In those moments, King sees plenty of leadership.

“The seniors are setting the bar for the younger guys. They’re showing them how to do things and it’s the things we’ve tried to teach them – pride, discipline, culture,” said King.


Finding the right arms

Omari Harris is one of many Pioneers who will pitch this season (Painted Barn Media photo)

Of the 27 Pioneers listed on the varsity roster, 19 of them are listed as pitchers – either as their primary position or as dual-position players. Needless to say, King has plenty of options when he makes the call to the bullpen.

When spring practice started, King noticed his pitchers didn’t look as sharp. Namely, he needed to see more guys hitting their spots. After a pep talk, the Pioneers are in command.

“A couple of weeks ago, I challenged them. We had played some intersquads and we weren’t great with our control,” recalled King. “We had a rain day and I told them in a 20-30 pitch set, ‘Throw as many strikes as you can.’ If we can’t throw it down the middle with a fastball, we can’t come off that and do other things. Since that day, the pitching has been pretty good.”

King credits assistant coach Brent Whitlock with the team’s arm care – a vital part of the game nowadays. King is hopeful the Pioneers will be healthy down the stretch, when games have to be won or the season is over.

Just as he’s doing with the team’s health, King is also playing the long game with his rotation. It’s going to take some time to find the right pieces for the right game.

“it’s going to by a committee thing, especially early. We’re going to have to see who the guys are. There could be some guys who separate themselves,” said King. “We have a few weeks before district where we could find who is No. 1, who is No. 2 and who are the 3-4 guys who can close down a district game. We have a lot of arms so we have a lot of guys to rely on.”
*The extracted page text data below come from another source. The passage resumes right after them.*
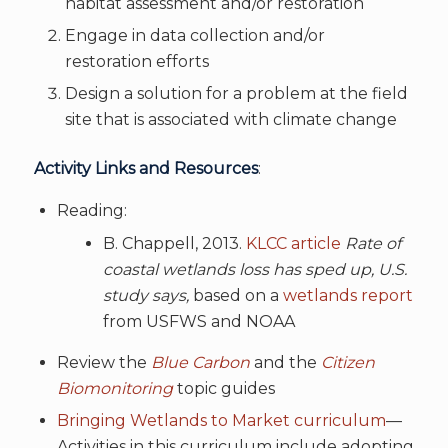
habitat assessment and/or restoration
Engage in data collection and/or
restoration efforts
Design a solution for a problem at the field
site that is associated with climate change
Activity Links and Resources
:
Reading:
B. Chappell, 2013.
KLCC article
Rate of
coastal wetlands loss has sped up, U.S.
study says,
based on a
wetlands report
from USFWS and NOAA
Review the
Blue Carbon
and the
Citizen
Biomonitoring
topic guides
Bringing Wetlands to Market curriculum
—
Activities in this curriculum include adopting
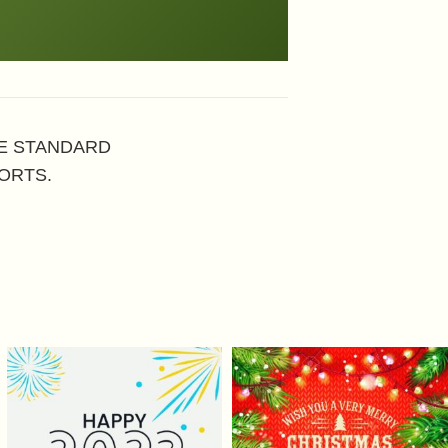
HE STANDARD
ORTS.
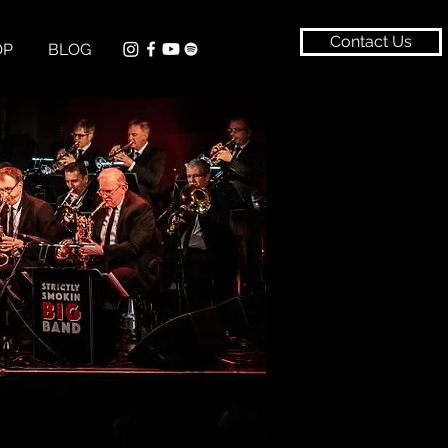
Contact Us
OP
BLOG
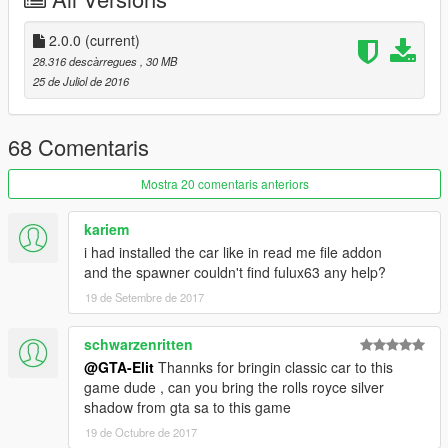
for swap the car use fulux63 name
Features
2.0.0
(current)
Correct scale (Real size of Volkswagen beetle)
28.316 descàrregues
, 30 MB
Correct player position
25 de Juliol de 2016
Hands on steering wheel
Real Handling
fix lod bug
68 Comentaris
HD Interior texture
original gta v plates (I use additional mod for my plates in
Mostra 20 comentaris anteriors
screen shots in your game load correctly)
kariem
Bugs
i had installed the car like in read me file addon
unknown if you find report me
and the spawner couldn't find fulux63 any help?
19 de Setembre de 2017
فارسی
فولوکس قورباقه ای مدل 1963
schwarzenritten
@GTA-Elit
Thannks for bringin classic car to this
فقط با ماشین های دو درب جایگزین کنید
game dude , can you bring the rolls royce silver
shadow from gta sa to this game
کد هندلیگ و ویکل رو هم از فایل های متنی داخل آرشیو کپی کرده به
19 de Octubre de 2017
جای کد هندلینگ و ویکل ماشین جایگزین شده کپی کنید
King is already starting to see some guys make a bid to be the first on the mound. Having command, good speed and a variety of pitches is important, but King’s favorite characteristic is starting to shine through with a few guys.
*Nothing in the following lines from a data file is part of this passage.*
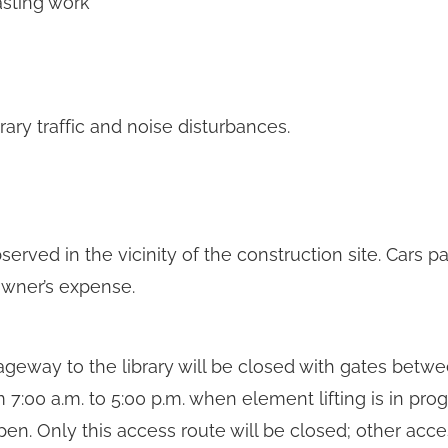
asting work
ry traffic and noise disturbances.
rved in the vicinity of the construction site. Cars pa
wner’s expense.
ageway to the library will be closed with gates betwe
7:00 a.m. to 5:00 p.m. when element lifting is in progr
pen. Only this access route will be closed; other acc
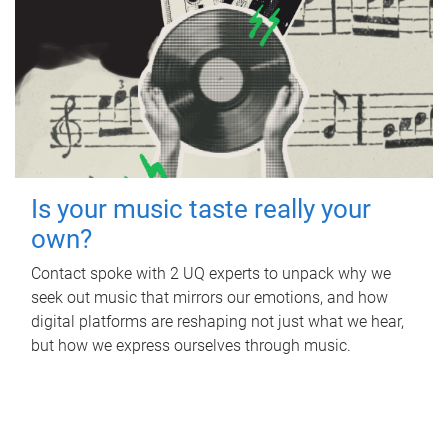
Is your music taste really your
own?
Contact spoke with 2 UQ experts to unpack why we
seek out music that mirrors our emotions, and how
digital platforms are reshaping not just what we hear,
but how we express ourselves through music.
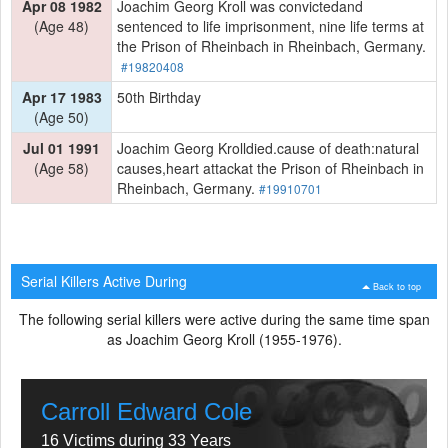
Apr 08 1982
Joachim Georg Kroll was convictedand
(Age 48)
sentenced to life imprisonment, nine life terms at
the Prison of Rheinbach in Rheinbach, Germany.
#19820408
Apr 17 1983
50th Birthday
(Age 50)
Jul 01 1991
Joachim Georg Krolldied.cause of death:natural
(Age 58)
causes,heart attackat the Prison of Rheinbach in
Rheinbach, Germany.
#19910701
Serial Killers Active During
Back to top
The following serial killers were active during the same time span
as Joachim Georg Kroll (1955-1976).
Carroll Edward Cole
16 Victims during 33 Years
“We have some guys with some confidence. You want kids who run out there and says, ‘This is my mound and that’s my plate.’ There are more guys who could step up – I’m seeing guys with good velocity and guys with some good breaking stuff,” said King.


Pioneers pack the schedule

Even if tickets are limited this spring (Currently, the WCSA hasn’t been made aware of any capacity limits for outdoor sports), there is a good chance fans will get to see the Pioneers. They are going to be hard to miss.

Warren County has 21 regular-season games on the schedule and is slated to play in three tournaments (which could add as many as 15 more contests). The JV squad has 13 dates for games – many slated as doubleheaders – and will play in two tournaments as well.

There aren’t many gimmes on the schedule either. The Pioneers are going to face the best of the best, starting next week.

“We start out the season with a tough tournament – the Grand Slam. We have Wilson Central and CPA right off the bat. Oakland and Independence are in there too. It’s a buzzsaw, which is good,” said King. “We’re going to see where we’re at compared to what everybody else has done.

“We’re in a good spot. We’re ready to go. The guys are really excited about playing.”

King will likely use all of March as an extended evaluation period for his Pioneers. Warren County isn’t slated to play a district game until April 5 when it takes on Rhea County. Before then, King is going to take it one step at a time and won’t rush his group.

“We want to win every game, but we don’t want to press. Baseball is different – you can be as good as you are, but that guy (on the mound) could just be better. There are going to be highs and lows, but you’re always playing for the tournament,” said King.

The District 6AAA tournament is scheduled to begin May 6. Before then, Warren County will play double-digit games at home, starting Tuesday, March 16 against CPA.

King and the Pioneers are ready to put on a show for the fans.

King said, “We want to fill the park with as many people as we can have – I think people are going to be excited to come watch some Pioneer baseball.”